Only the number is wanted: state how many lines of the data below contain the word "logo".

◆ INPUT MATERIAL
-=-=-

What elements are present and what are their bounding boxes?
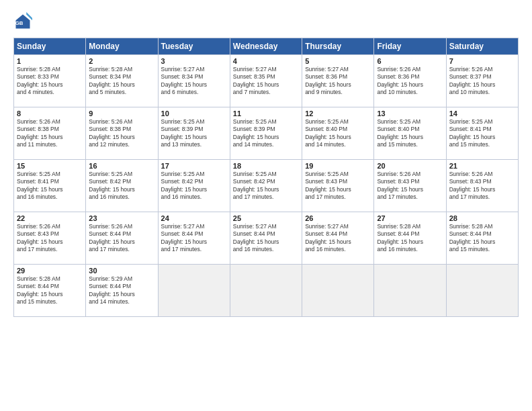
calendar-cell: 16Sunrise: 5:25 AMSunset: 8:42 PMDayligh… — [86, 160, 158, 212]
day-number: 1 — [17, 57, 83, 65]
col-header-thursday: Thursday — [302, 38, 374, 55]
cell-content: Sunrise: 5:28 AMSunset: 8:33 PMDaylight:… — [17, 66, 83, 97]
calendar-cell: 26Sunrise: 5:27 AMSunset: 8:44 PMDayligh… — [302, 212, 374, 265]
day-number: 27 — [377, 214, 443, 222]
cell-content: Sunrise: 5:27 AMSunset: 8:35 PMDaylight:… — [233, 66, 299, 97]
calendar-cell: 5Sunrise: 5:27 AMSunset: 8:36 PMDaylight… — [302, 55, 374, 107]
col-header-friday: Friday — [374, 38, 446, 55]
cell-content: Sunrise: 5:25 AMSunset: 8:39 PMDaylight:… — [233, 118, 299, 149]
calendar-cell: 30Sunrise: 5:29 AMSunset: 8:44 PMDayligh… — [86, 265, 158, 317]
calendar-cell: 10Sunrise: 5:25 AMSunset: 8:39 PMDayligh… — [158, 107, 230, 160]
cell-content: Sunrise: 5:28 AMSunset: 8:34 PMDaylight:… — [89, 66, 154, 97]
day-number: 24 — [161, 214, 227, 222]
cell-content: Sunrise: 5:26 AMSunset: 8:38 PMDaylight:… — [89, 118, 154, 149]
day-number: 29 — [17, 267, 83, 275]
logo-icon: GB — [13, 12, 32, 31]
calendar-cell: 27Sunrise: 5:28 AMSunset: 8:44 PMDayligh… — [374, 212, 446, 265]
cell-content: Sunrise: 5:27 AMSunset: 8:44 PMDaylight:… — [305, 223, 371, 254]
cell-content: Sunrise: 5:28 AMSunset: 8:44 PMDaylight:… — [377, 223, 443, 254]
cell-content: Sunrise: 5:26 AMSunset: 8:43 PMDaylight:… — [449, 171, 515, 201]
day-number: 6 — [377, 57, 443, 65]
day-number: 22 — [17, 214, 83, 222]
calendar-cell: 22Sunrise: 5:26 AMSunset: 8:43 PMDayligh… — [14, 212, 86, 265]
cell-content: Sunrise: 5:25 AMSunset: 8:39 PMDaylight:… — [161, 118, 227, 149]
calendar-cell — [230, 265, 302, 317]
calendar-cell: 8Sunrise: 5:26 AMSunset: 8:38 PMDaylight… — [14, 107, 86, 160]
day-number: 2 — [89, 57, 154, 65]
calendar-cell: 15Sunrise: 5:25 AMSunset: 8:41 PMDayligh… — [14, 160, 86, 212]
day-number: 3 — [161, 57, 227, 65]
day-number: 15 — [17, 162, 83, 170]
cell-content: Sunrise: 5:27 AMSunset: 8:34 PMDaylight:… — [161, 66, 227, 97]
cell-content: Sunrise: 5:25 AMSunset: 8:40 PMDaylight:… — [305, 118, 371, 149]
day-number: 21 — [449, 162, 515, 170]
cell-content: Sunrise: 5:25 AMSunset: 8:42 PMDaylight:… — [161, 171, 227, 201]
day-number: 11 — [233, 109, 299, 118]
calendar-cell: 19Sunrise: 5:25 AMSunset: 8:43 PMDayligh… — [302, 160, 374, 212]
day-number: 9 — [89, 109, 154, 118]
svg-text:GB: GB — [15, 20, 24, 26]
calendar-cell: 17Sunrise: 5:25 AMSunset: 8:42 PMDayligh… — [158, 160, 230, 212]
day-number: 19 — [305, 162, 371, 170]
cell-content: Sunrise: 5:25 AMSunset: 8:42 PMDaylight:… — [233, 171, 299, 201]
day-number: 8 — [17, 109, 83, 118]
day-number: 5 — [305, 57, 371, 65]
cell-content: Sunrise: 5:26 AMSunset: 8:36 PMDaylight:… — [377, 66, 443, 97]
cell-content: Sunrise: 5:25 AMSunset: 8:41 PMDaylight:… — [17, 171, 83, 201]
logo: GB — [13, 12, 35, 31]
calendar-cell: 2Sunrise: 5:28 AMSunset: 8:34 PMDaylight… — [86, 55, 158, 107]
calendar-cell: 1Sunrise: 5:28 AMSunset: 8:33 PMDaylight… — [14, 55, 86, 107]
calendar-cell: 18Sunrise: 5:25 AMSunset: 8:42 PMDayligh… — [230, 160, 302, 212]
col-header-tuesday: Tuesday — [158, 38, 230, 55]
calendar-cell: 21Sunrise: 5:26 AMSunset: 8:43 PMDayligh… — [446, 160, 518, 212]
day-number: 25 — [233, 214, 299, 222]
calendar-cell: 24Sunrise: 5:27 AMSunset: 8:44 PMDayligh… — [158, 212, 230, 265]
cell-content: Sunrise: 5:28 AMSunset: 8:44 PMDaylight:… — [17, 275, 83, 306]
header: GB — [13, 12, 519, 31]
col-header-saturday: Saturday — [446, 38, 518, 55]
calendar-cell — [158, 265, 230, 317]
col-header-wednesday: Wednesday — [230, 38, 302, 55]
cell-content: Sunrise: 5:26 AMSunset: 8:37 PMDaylight:… — [449, 66, 515, 97]
calendar-cell: 20Sunrise: 5:26 AMSunset: 8:43 PMDayligh… — [374, 160, 446, 212]
calendar-cell: 7Sunrise: 5:26 AMSunset: 8:37 PMDaylight… — [446, 55, 518, 107]
day-number: 26 — [305, 214, 371, 222]
calendar-cell: 4Sunrise: 5:27 AMSunset: 8:35 PMDaylight… — [230, 55, 302, 107]
calendar-cell — [302, 265, 374, 317]
cell-content: Sunrise: 5:25 AMSunset: 8:43 PMDaylight:… — [305, 171, 371, 201]
day-number: 14 — [449, 109, 515, 118]
calendar-cell: 25Sunrise: 5:27 AMSunset: 8:44 PMDayligh… — [230, 212, 302, 265]
calendar-cell: 6Sunrise: 5:26 AMSunset: 8:36 PMDaylight… — [374, 55, 446, 107]
cell-content: Sunrise: 5:26 AMSunset: 8:43 PMDaylight:… — [17, 223, 83, 254]
calendar-cell: 29Sunrise: 5:28 AMSunset: 8:44 PMDayligh… — [14, 265, 86, 317]
cell-content: Sunrise: 5:26 AMSunset: 8:38 PMDaylight:… — [17, 118, 83, 149]
cell-content: Sunrise: 5:27 AMSunset: 8:44 PMDaylight:… — [233, 223, 299, 254]
cell-content: Sunrise: 5:27 AMSunset: 8:36 PMDaylight:… — [305, 66, 371, 97]
col-header-sunday: Sunday — [14, 38, 86, 55]
calendar-cell — [374, 265, 446, 317]
calendar-cell: 11Sunrise: 5:25 AMSunset: 8:39 PMDayligh… — [230, 107, 302, 160]
day-number: 28 — [449, 214, 515, 222]
day-number: 30 — [89, 267, 154, 275]
day-number: 23 — [89, 214, 154, 222]
cell-content: Sunrise: 5:28 AMSunset: 8:44 PMDaylight:… — [449, 223, 515, 254]
day-number: 7 — [449, 57, 515, 65]
cell-content: Sunrise: 5:27 AMSunset: 8:44 PMDaylight:… — [161, 223, 227, 254]
cell-content: Sunrise: 5:25 AMSunset: 8:41 PMDaylight:… — [449, 118, 515, 149]
cell-content: Sunrise: 5:25 AMSunset: 8:40 PMDaylight:… — [377, 118, 443, 149]
cell-content: Sunrise: 5:29 AMSunset: 8:44 PMDaylight:… — [89, 275, 154, 306]
calendar-table: SundayMondayTuesdayWednesdayThursdayFrid… — [13, 38, 519, 317]
day-number: 20 — [377, 162, 443, 170]
day-number: 12 — [305, 109, 371, 118]
page: GB SundayMondayTuesdayWednesdayThursdayF… — [0, 0, 532, 411]
calendar-cell: 23Sunrise: 5:26 AMSunset: 8:44 PMDayligh… — [86, 212, 158, 265]
cell-content: Sunrise: 5:25 AMSunset: 8:42 PMDaylight:… — [89, 171, 154, 201]
calendar-cell: 14Sunrise: 5:25 AMSunset: 8:41 PMDayligh… — [446, 107, 518, 160]
cell-content: Sunrise: 5:26 AMSunset: 8:43 PMDaylight:… — [377, 171, 443, 201]
calendar-cell: 28Sunrise: 5:28 AMSunset: 8:44 PMDayligh… — [446, 212, 518, 265]
calendar-cell — [446, 265, 518, 317]
calendar-cell: 9Sunrise: 5:26 AMSunset: 8:38 PMDaylight… — [86, 107, 158, 160]
calendar-cell: 3Sunrise: 5:27 AMSunset: 8:34 PMDaylight… — [158, 55, 230, 107]
calendar-cell: 12Sunrise: 5:25 AMSunset: 8:40 PMDayligh… — [302, 107, 374, 160]
day-number: 4 — [233, 57, 299, 65]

-=-=-

◆ EXERCISE OUTPUT
2